Quizá no sea inútil asegurar que esta descripción de la vida erótica femenina no
implica tendencia ninguna a disminuir a la mujer. Aparte de que acostumbro mantenerme
rigurosamente alejado de toda opinión tendenciosa, sé muy bien que estas variantes
corresponden a la diferenciación de funciones en un todo biológico extraordinariamente
complicado. Pero, además, estoy dispuesto a reconocer que existen muchas mujeres
que aman conforme al tipo masculino y desarrollan también la hiperestimación sexual
correspondiente.
También para las mujeres narcisistas y que han permanecido frías para con el hombre
existe un camino que las lleva al amor objetal con toda su plenitud. En el hijo
al que dan la vida se les presenta una parte de su propio cuerpo como un objeto
exterior, al que pueden consagrar un pleno amor objetal, sin abandonar por ello
su narcisismo. Por último, hay todavía otras mujeres que no necesitan esperar a
tener un hijo para pasar del narcisismo (secundario) al amor objetal. Se han sentido
masculinas antes de la pubertad y han seguido, en su desarrollo, una parte de la
trayectoria masculina, y cuando esta aspiración a la masculinidad queda rota por
la madurez femenina, conservan la facultad de aspirar a un ideal masculino, que
en realidad, no es más que la continuación de la criatura masculina que ellas mismas
fueron.
Cerraremos estas observaciones con una breve revisión de los caminos de la elección
de objeto. Se ama:
1º. Conforme al tipo narcisista:
a) Lo que uno es (a sí mismo).
b) Lo que uno fue.
c) Lo que uno quisiera ser.
d) A la persona que fue una parte de uno mismo.
2º. Conforme al tipo de apoyo (o anaclítico):
a) A la mujer nutriz.
b) Al hombre protector.
Y a las personas sustitutivas que de cada una de estas dos parten en largas series.
El caso c) del primer tipo habrá de ser aún justificado con observaciones ulteriores.
En otro lugar y en una relación diferente habremos de estudiar también la significación
de la elección de objeto narcisista para la homosexualidad masculina.
El narcisismo primario del niño por nosotros supuesto, que contiene una de las premisas
de nuestras teorías de la libido, es más difícil de aprehender por medio de la observación
directa que de comprobar por deducción desde otros puntos. Considerando la actitud
de los padres cariñosos con respecto a sus hijos, hemos de ver en ella una reviviscencia
y una reproducción del propio narcisismo, abandonado mucho tiempo ha. La hiperestimación,
que ya hemos estudiado como estigma narcisista en la elección de objeto, domina,
como es sabido, esta relación afectiva. Se atribuyen al niño todas las perfecciones,
cosa para la cual no hallaría quizá motivo alguno una observación más serena, y
se niegan o se olvidan todos sus defectos. (Incidentemente se relaciona con esto
la repulsa de la sexualidad infantil.) Pero existe también la tendencia a suspender
para el niño todas las conquistas culturales, cuyo reconocimiento hemos tenido que
imponer a nuestro narcisismo, y a renovar para él privilegios renunciados hace mucho
tiempo. La vida ha de ser más fácil para el niño que para sus padres. No debe estar
sujeto a las necesidades reconocidas por ellos como supremas de la vida.

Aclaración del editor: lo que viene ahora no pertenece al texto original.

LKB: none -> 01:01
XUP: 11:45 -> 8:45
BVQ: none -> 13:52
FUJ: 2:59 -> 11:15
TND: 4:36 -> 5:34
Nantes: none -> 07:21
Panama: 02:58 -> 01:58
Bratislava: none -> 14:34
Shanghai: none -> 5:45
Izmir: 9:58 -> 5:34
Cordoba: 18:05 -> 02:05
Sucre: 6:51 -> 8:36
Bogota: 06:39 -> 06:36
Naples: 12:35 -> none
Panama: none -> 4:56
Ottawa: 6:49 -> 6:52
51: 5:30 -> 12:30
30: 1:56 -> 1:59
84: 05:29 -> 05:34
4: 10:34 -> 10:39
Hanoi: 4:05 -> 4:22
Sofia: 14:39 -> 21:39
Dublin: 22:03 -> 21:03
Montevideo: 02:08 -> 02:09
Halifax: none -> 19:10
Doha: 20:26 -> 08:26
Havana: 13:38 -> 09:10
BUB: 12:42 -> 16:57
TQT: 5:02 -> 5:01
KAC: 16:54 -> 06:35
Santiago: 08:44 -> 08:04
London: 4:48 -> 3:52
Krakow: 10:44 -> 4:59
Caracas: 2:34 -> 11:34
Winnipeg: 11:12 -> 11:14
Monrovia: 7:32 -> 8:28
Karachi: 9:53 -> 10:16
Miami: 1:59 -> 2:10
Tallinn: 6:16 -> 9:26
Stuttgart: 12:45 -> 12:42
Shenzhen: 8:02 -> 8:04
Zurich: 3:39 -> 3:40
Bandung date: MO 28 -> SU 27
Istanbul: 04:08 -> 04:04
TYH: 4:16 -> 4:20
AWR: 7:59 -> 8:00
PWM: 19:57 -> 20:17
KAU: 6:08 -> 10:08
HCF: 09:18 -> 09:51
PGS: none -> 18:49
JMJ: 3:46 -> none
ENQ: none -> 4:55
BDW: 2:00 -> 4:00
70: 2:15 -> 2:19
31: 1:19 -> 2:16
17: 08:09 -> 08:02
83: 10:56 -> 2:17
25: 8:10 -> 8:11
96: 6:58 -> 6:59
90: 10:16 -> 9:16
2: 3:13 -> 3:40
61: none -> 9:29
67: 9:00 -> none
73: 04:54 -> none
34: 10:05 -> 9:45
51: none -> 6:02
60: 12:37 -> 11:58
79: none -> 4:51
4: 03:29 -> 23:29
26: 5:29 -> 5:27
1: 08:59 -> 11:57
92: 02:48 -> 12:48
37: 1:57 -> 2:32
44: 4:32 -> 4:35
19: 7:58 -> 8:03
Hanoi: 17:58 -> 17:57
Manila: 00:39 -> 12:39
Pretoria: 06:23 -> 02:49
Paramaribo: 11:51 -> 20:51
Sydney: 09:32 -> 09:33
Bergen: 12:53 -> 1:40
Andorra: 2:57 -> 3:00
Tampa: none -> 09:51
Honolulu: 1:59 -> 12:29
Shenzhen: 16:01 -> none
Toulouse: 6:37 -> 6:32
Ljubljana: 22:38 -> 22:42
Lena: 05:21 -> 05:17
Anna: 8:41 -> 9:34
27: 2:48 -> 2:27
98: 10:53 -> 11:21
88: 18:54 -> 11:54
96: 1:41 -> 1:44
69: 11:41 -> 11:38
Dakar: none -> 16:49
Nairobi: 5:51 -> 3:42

La enfermedad, la muerte, la renuncia al placer y la limitación de la propia voluntad
han de desaparecer para él, y las leyes de la naturaleza, así como las de la sociedad,
deberán detenerse ante su persona. Habrá de ser de nuevo el centro y el nódulo de
la creación: His Majesty the Baby, como un día lo estimamos ser nosotros. Deberá
realizar los deseos incumplidos de sus progenitores y llegar a ser un grande hombre
o un héroe en lugar de su padre, o, si es hembra, a casarse con un príncipe, para
tardía compensación de su madre. El punto más espinoso del sistema narcisista, la
inmortalidad del yo, tan duramente negada por la realidad conquista su afirmación
refugiándose en el niño. El amor parental, tan conmovedor y tan infantil en el fondo,
no es más que una resurrección del narcisismo de los padres, que revela evidentemente
su antigua naturaleza en esta su transformación en amor objetal.